Oklahoma then appealed to the Supreme Court in September 2021, asking the court to consider whether a state has authority to prosecute non-Indians who commit crimes against Indians on Native American lands. On January 21, the Supreme Court granted certiorari. 

During oral arguments, the justices seemed keen on keeping the general rule that states do not possess powers in Native American territories absent congressional authorization in tact. Justice Gorsuch pointed out to Oklahoma’s advocate, Kannon Shanmugam, that the US made promises through treaties with the Cherokee Nation pertaining to the duty of protection. The duty of protection, usually known as the “trust responsibility,” favors deference to the Cherokee Nation government.
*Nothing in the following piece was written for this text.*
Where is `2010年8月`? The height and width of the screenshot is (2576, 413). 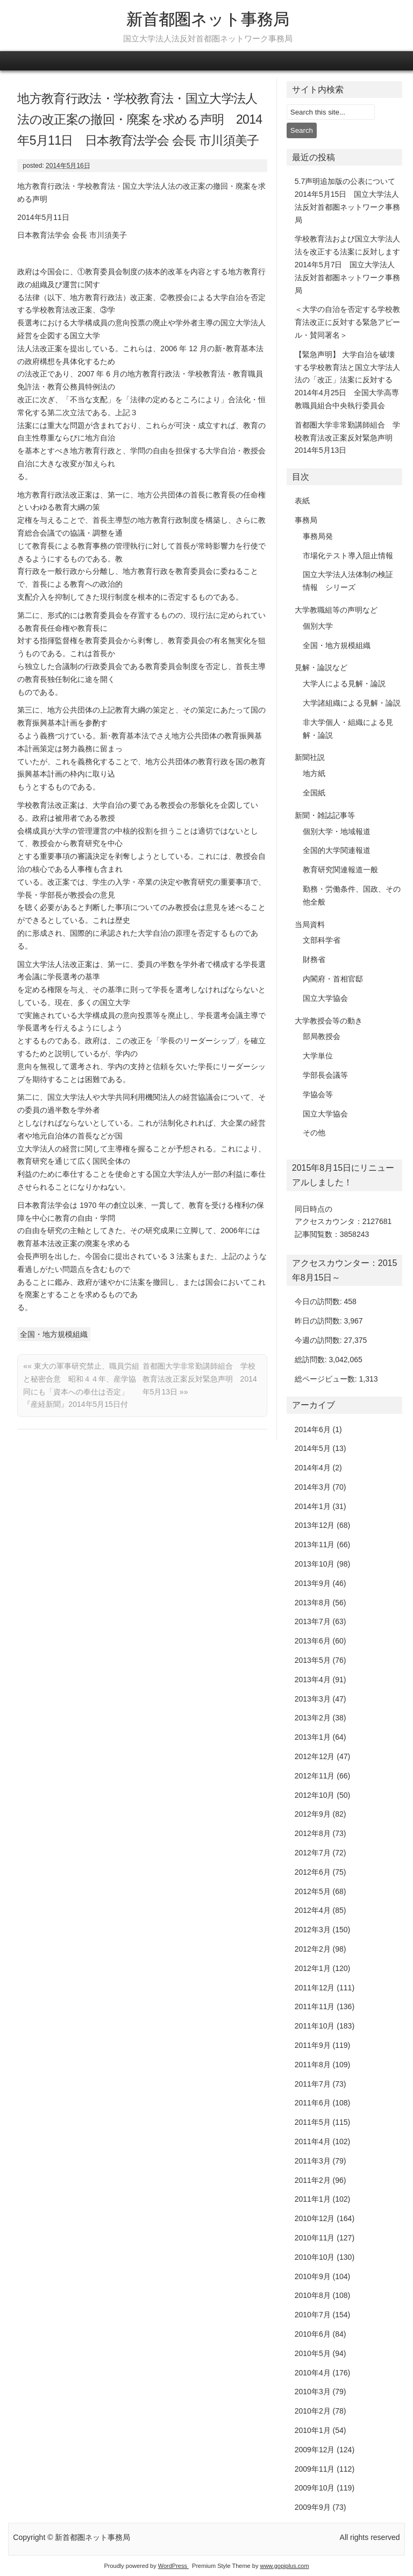
2010年8月 is located at coordinates (313, 2295).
Justice Gorsuch also commented on other federal promises, including that “no other sovereign” would have power with the Cherokee lands and that the Cherokee government must consent before state powers would be applicable.

Justice Breyer asked why Oklahoma could not just go to Congress for relief, as all other states act under the assumption that state jurisdiction is forbidden absent congressional authorization. Justice Sotomayor added to Justice Breyer’s questioning by stating that many states have declined to assert jurisdiction in Native American territory in part because of the expensive obligations, with little or no federal money to pursue. Justice Sotomayor commented that if Oklahoma were to prevail, all states would be shackled with an “unfunded mandate.”

A decision is expected by the court by mid-June.